O cenário atual revela um padrão de investigações focadas em três eixos: desvio de salários (rachadinha), improbidade administrativa em gestões anteriores e irregularidades em licitações.
Principais nomes e casos em destaque no Paraná (2025-2026)
| Parlamentar / Político | Partido | Situação Atual (2026) | Principal Acusação |
| Samuel Dantas | Solidariedade | Investigado pelo GAECO | Suspeita de “rachadinha” e peculato após denúncia de ex-assessor. |
| Ademar Traiano | PSD | Cumprindo ANPP* | Confessou recebimento de propina (R$ 300 mil) em contrato da TV Icaraí. |
| Marcelo Rangel | PSD | Acordo com o MP | Improbidade administrativa (evitou inelegibilidade via acordo em Jan/2026). |
| Moacyr Fadel | PSD | Acordo com o MP | Irregularidades em períodos como prefeito; acordo firmado para manter mandato. |
| Beto Richa | PSDB | Processos Anulados | Teve ações da “Quadro Negro” e “Rádio Patrulha” anuladas pelo STF/TRE. |
- ANPP: Acordo de Não Persecução Penal. O investigado confessa o crime e paga multa para não ser processado criminalmente.
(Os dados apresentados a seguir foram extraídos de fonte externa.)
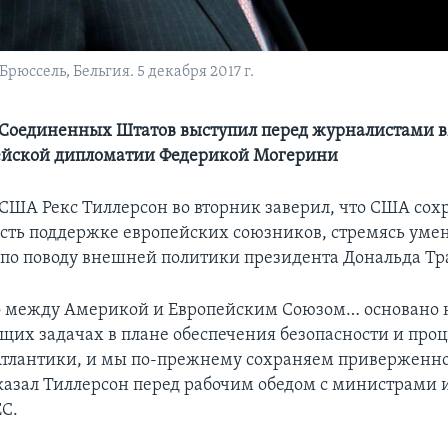
юссель, Бельгия. 5 декабря 2017 г.
 Соединенных Штатов выступил перед журналистами в
ейской дипломатии Федерикой Могерини
 США Рекс Тиллерсон во вторник заверил, что США со
ть поддержке европейских союзников, стремясь уме
 по поводу внешней политики президента Дональда Тр
о между Америкой и Европейским Союзом… основано 
бщих задачах в плане обеспечения безопасности и про
Атлантики, и мы по-прежнему сохраняем приверженно
сказал Тиллерсон перед рабочим обедом с министрами
ЕС.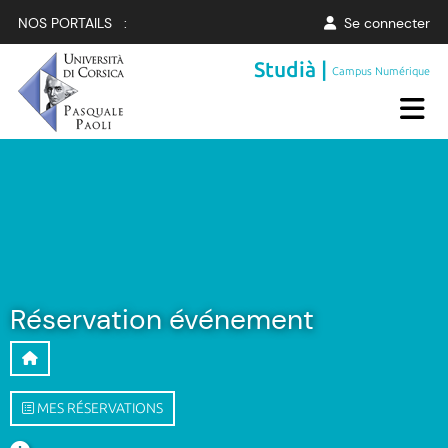
NOS PORTAILS :
Se connecter
Studià |
Campus Numérique
Réservation événement
MES RÉSERVATIONS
Os escândalos que definem o momento político
1. O caso Samuel Dantas: Operação na ALEP
Em fevereiro de 2025, o GAECO cumpriu 23 mandados de busca e apreensão no gabinete de Samuel Dantas. A investigação é muito similar à de Adriano José: um ex-assessor entregou provas de que parte dos salários era desviada para o deputado. O processo segue em fase de análise de dados de celulares e computadores apreendidos.
2. Ademar Traiano e a confissão de propina
O atual presidente da ALEP, Ademar Traiano, vive uma situação singular. Ele admitiu ao Ministério Público ter solicitado e recebido dinheiro de um empresário para renovar contratos de comunicação da casa. Embora tenha firmado um acordo para não ser preso, sofre forte pressão de setores do judiciário e de senadores paranaenses, que consideram sua permanência no cargo “inadmissível” após a confissão.
3. Os “Acordos de Limpeza” nos Campos Gerais
Deputados como Marcelo Rangel (Ponta Grossa) e Moacyr Fadel (Castro) utilizaram instrumentos jurídicos recentes para encerrar processos de improbidade. Ao pagarem multas e aceitarem sanções financeiras em janeiro de 2026, eles limparam seus históricos para garantir a participação nas próximas eleições, evitando a Lei da Ficha Limpa.
4. Reviravolta de Beto Richa
O ex-governador e atual deputado federal Beto Richa conseguiu, entre 2024 e 2025, vitórias importantes nos tribunais superiores. Baseado no entendimento de “conluio” entre juízes e promotores (similar ao ocorrido na Lava Jato), as provas da Operação Quadro Negro (desvios em escolas) foram anuladas, mudando o rumo das investigações que duravam quase uma década.
O que observar daqui para frente?
A estratégia de muitos parlamentares em 2026 tem sido buscar o Ministério Público para propor acordos antes que os processos cheguem ao julgamento final. Isso cria uma divisão na opinião pública: de um lado, a recuperação rápida de valores desviados; de outro, a sensação de impunidade, já que os mandatos são preservados.